Deep Render is the world-leading R&D team for AI-based video and image compression technologies, with 50+years of combined research experience and 20+ patents. Our team stems from world-leading research institutions such as Imperial, Oxford, UC Berkeley and McGill University with publications in top-tier journals and conferences such as CVPR, ICCV, ICML, ECCV, and NeurIPS.

We’re looking for Performance Engineers to join us to be part of a highly talented team bringing the next step-change in compression technology to billions of users, creating enormous global impact and value.

We're looking for engineers who will help us deliver AI-based compression to end-users by porting our codec from GPU-based systems to (primarily) mobile platforms with NPUs and (secondarily) mid-range GPU/CPU systems, thus going from research to production. You’ll enjoy working with low-level code and are comfortable with programming across multiple platforms.

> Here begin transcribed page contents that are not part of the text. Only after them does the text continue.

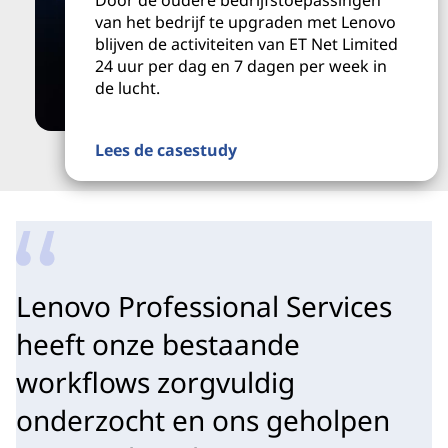
van het bedrijf te upgraden met Lenovo
blijven de activiteiten van ET Net Limited
24 uur per dag en 7 dagen per week in
de lucht.
Lees de casestudy
Lenovo Professional Services
heeft onze bestaande
workflows zorgvuldig
onderzocht en ons geholpen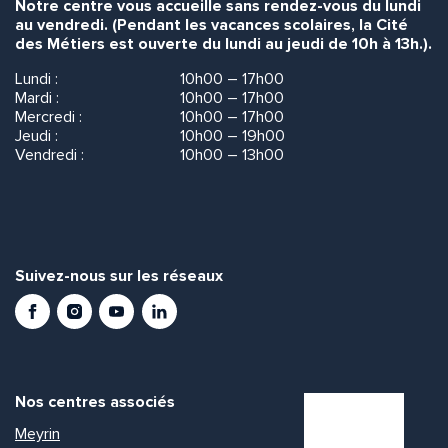
Notre centre vous accueille sans rendez-vous du lundi
au vendredi. (Pendant les vacances scolaires, la Cité
des Métiers est ouverte du lundi au jeudi de 10h à 13h.).
Lundi :
10h00 – 17h00
Mardi :
10h00 – 17h00
Mercredi :
10h00 – 17h00
Jeudi :
10h00 – 19h00
Vendredi :
10h00 – 13h00
Suivez-nous sur les réseaux
Facebook
Instagram
Youtube
LinkedIn
Nos centres associés
Meyrin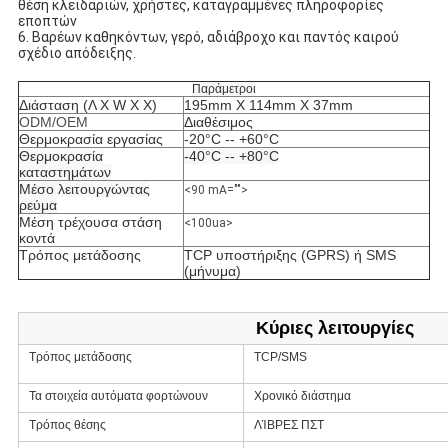
θέση κλειδαριών, χρήστες, καταγραμμένες πληροφορίες 
εποπτών
6. Βαρέων καθηκόντων, γερό, αδιάβροχο και παντός καιρού 
σχέδιο απόδειξης.
Παράμετροι
Διάσταση (Λ Χ W Χ Χ)
195mm X 114mm X 37mm
ODM/OEM
Διαθέσιμος
Θερμοκρασία εργασίας
-20°C -- +60°C
Θερμοκρασία
-40°C -- +80°C
καταστημάτων
Μέσο λειτουργώντας
<90 mA="">
ρεύμα
Μέση τρέχουσα στάση
<100ua>
κοντά
Τρόπος μετάδοσης
TCP υποστήριξης (GPRS) ή SMS
(μήνυμα)
Κύριες λειτουργίες
Τρόπος μετάδοσης
TCP/SMS
Τα στοιχεία αυτόματα φορτώνουν
Χρονικό διάστημα
Τρόπος θέσης
ΛΊΒΡΕΣ ΠΣΤ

The ideal candidate will have a deep understanding of optimisation methodologies to reduce runtime and memory footprint, preferably for neural networks; and/or experience implementing high-performance entropy coding algorithms such as Huffman Coding, Arithmetic Coding, Range Coding, or Asymmetric numeral systems. The ideal candidate will have some experience with taking algorithms from research to deployment.



  • Work in a team to port ML research algorithms to edge devices with an initial focus on smartphones (Android, iOS)
  • Profile various algorithms to analyse performance and identify any bottlenecks. Profiling includes data loading, data movement, data caching, operation count, execution chipset, warm-up latency and others
  • Implement solutions to the identified bottlenecks
  • Implement a high-performance entropy coding algorithm, e.g. Range Coding or Asymmetric Numeral Systems, across different hardware architectures
  • Optional: Write custom operations using the low-level API for Android (OpenGL ES) and iOS (Metal) systems
  • Optional: Apply standard neural network runtime optimisation methods such as pruning, low-bit quantisation, architecture tuning, batching and others


  • At a minimum, a Bachelor's degree in computer science or related field (Mathematics, Physics, Engineering)
  • At a minimum, 3-5 years of experience in performance optimisation
  • One of the following: Either some formal training in machine learning (understanding PyTorch and/or Tensorflow) or some formal training in entropy coding methods (understanding Range Coding or similar algorithms).
  • Formal training could come through education, work experience and/or extensive private projects.
  • Expertise in Python (Expert) and C++ (Semi-Expert)
  • Some experience with optimisation techniques. Examples include SIMD (SSE, AVX), vectorisation, loop dependencies, multithreading, multi-processor usage, and tensor cores

Preferred skills

  • A strong machine learning background
  • Significant experience with ML-programming in either Android and IOS: Android Studio, XCode, Google ML, Core ML. Knowledge of the development stack for Android and iOS
  • Experience with Android NNAPI and or other Android-based NPU SDKs (Exynos, Hexagon HiSilicon)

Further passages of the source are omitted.